Ponder This: Anne Eberhardt of Gavin/Solmonese Discusses Fannie & Freddie Mac
This week we welcome Anne Eberhardt, a Senior Director at Gavin/Solmonese, a Delaware-based financial advisory firm. We previously featured Anne in a “Notice of Appearance” segment that very much resonated with PETITION readers and so we invited her back to share some new thoughts. Here is the latest from Anne:
Ten years ago, the U.S. Treasury rescued Fannie Mae and Freddie Mac from the financial apocalypse, placing them in conservatorship and mandating Treasury-financed draws for any balance sheet deficits they incurred. These draws were originally subject to a 10 percent dividend but, in 2012, when Fannie and Freddie began returning to profitability, Treasury changed the terms to require a quarterly sweep of net worth, which critics charged was a ploy to help fund the government’s deficit spending.
Fannie and Freddie were always strange beasts – hybrid entities with public shareholders but also a Congressional charter to implement public policy encouraging home ownership - that most sacred of cows, the fullest expression of the American Dream. When, in the depths of the Great Depression, Congress created Fannie Mae, cynics could be forgiven for arguing it was a direct response to the Bolshevist challenge, a latter-day opiate of the masses. How could the average proletarian foment revolution against his capitalist oppressors when he has to mow the lawn, clean the gutters, and paint the trim?

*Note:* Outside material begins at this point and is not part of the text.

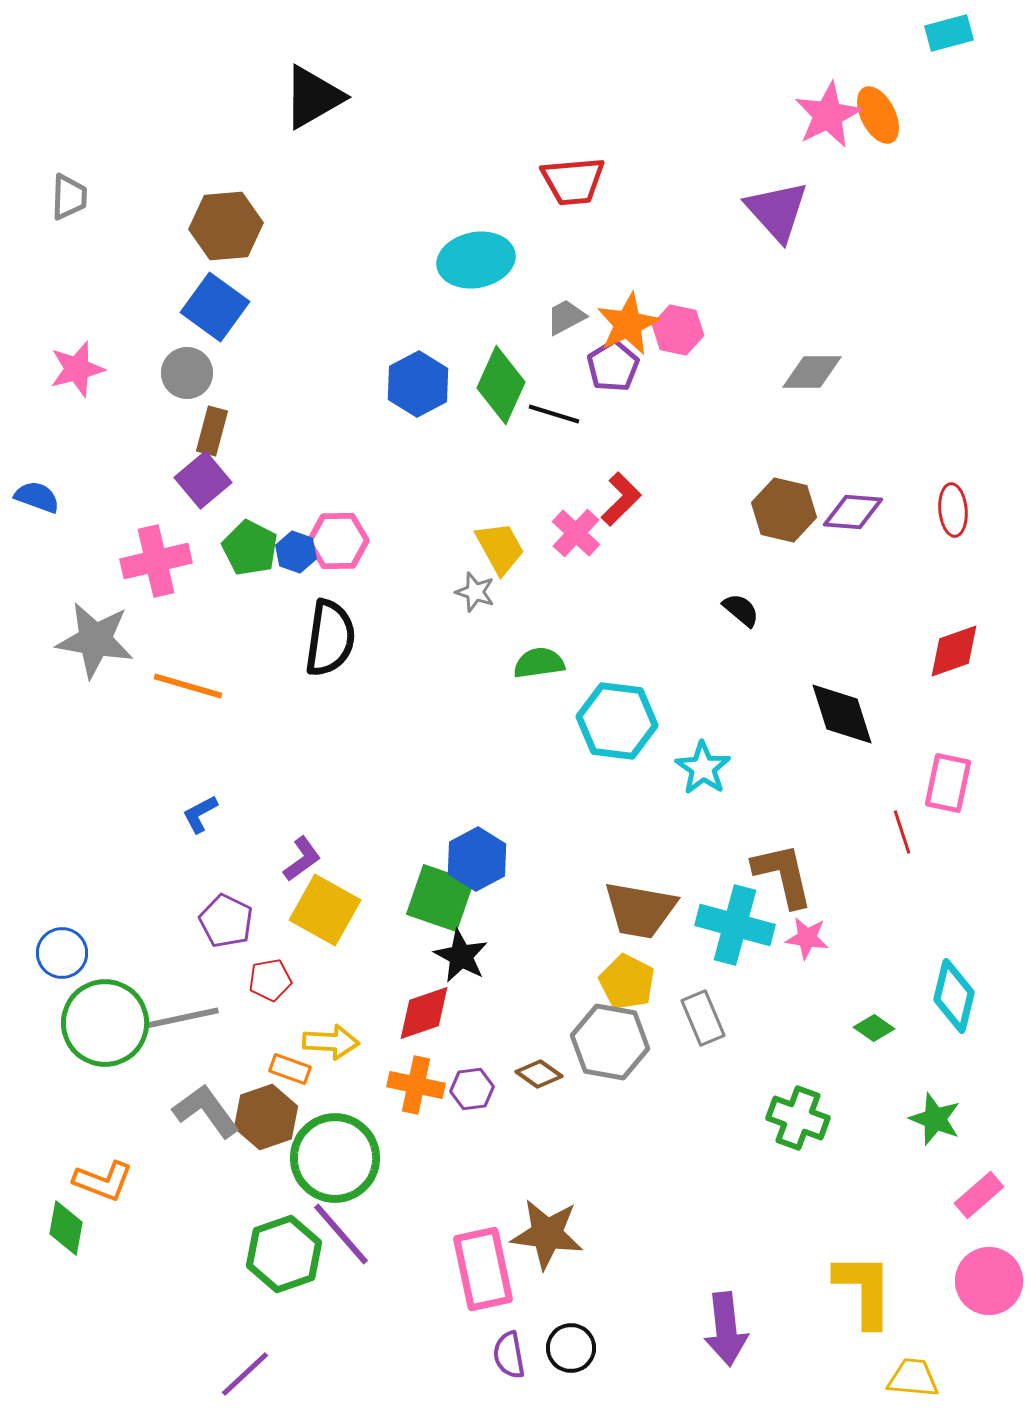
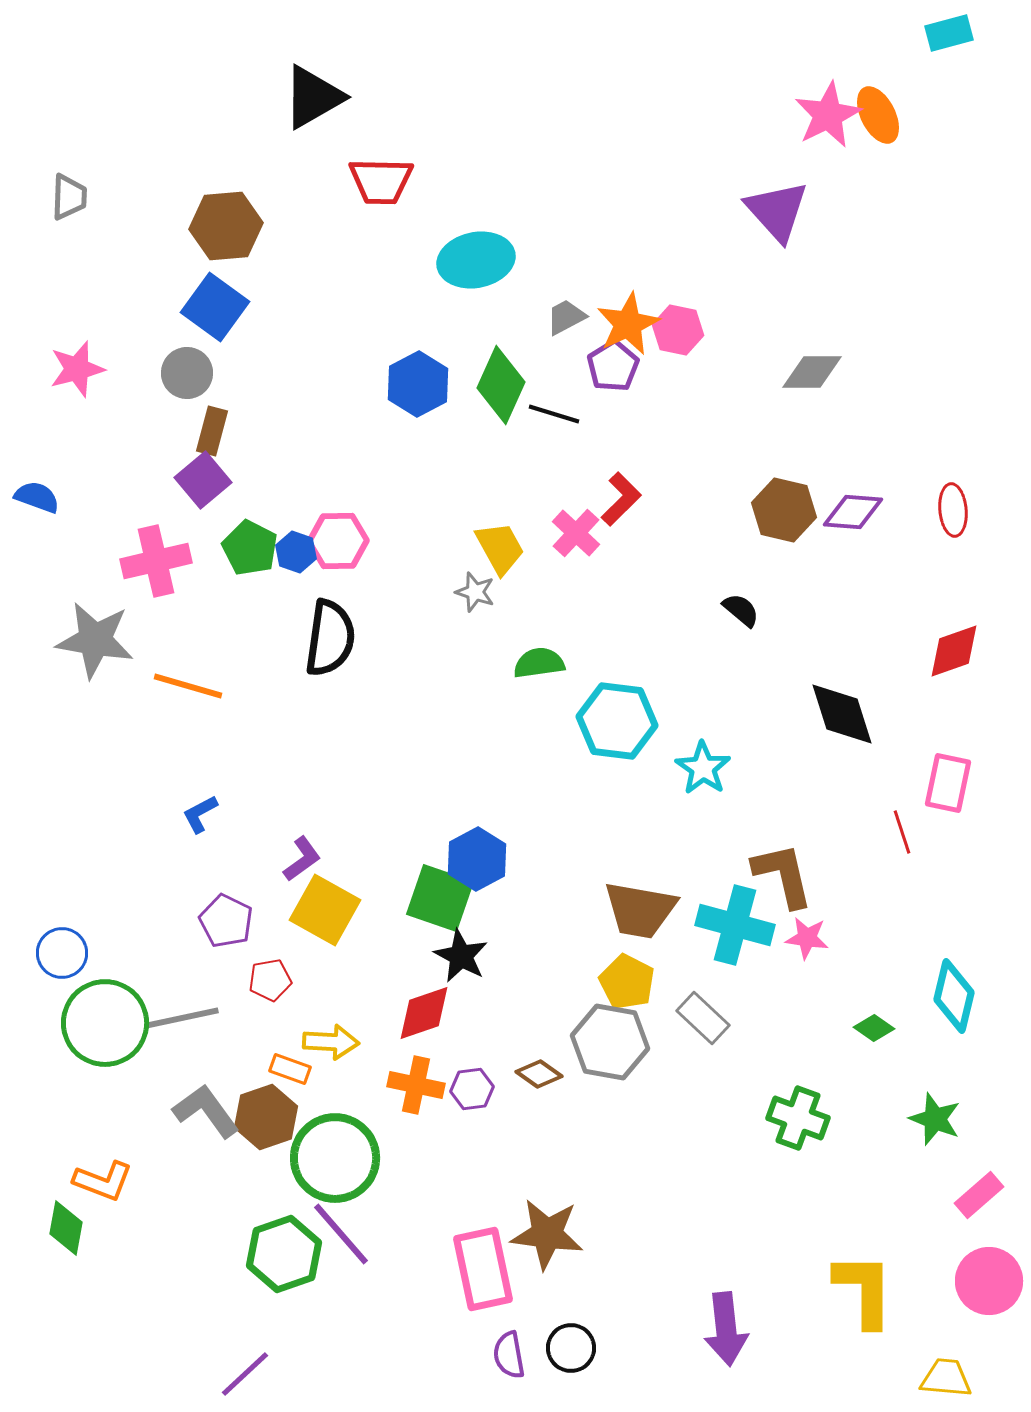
red trapezoid at (573, 181): moved 192 px left; rotated 6 degrees clockwise
gray rectangle at (703, 1018): rotated 24 degrees counterclockwise
yellow trapezoid at (913, 1378): moved 33 px right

As Fannie and Freddie lurch zombielike into their second decade of conservatorship, the number of legislators eager to attach their name to the End the American Dream Act is roughly zero. But it bears asking whether housing will – or indeed should – continue to occupy its exalted place in American life, and what role the federal government should play in guaranteeing practically all of the mortgages that are made in this country.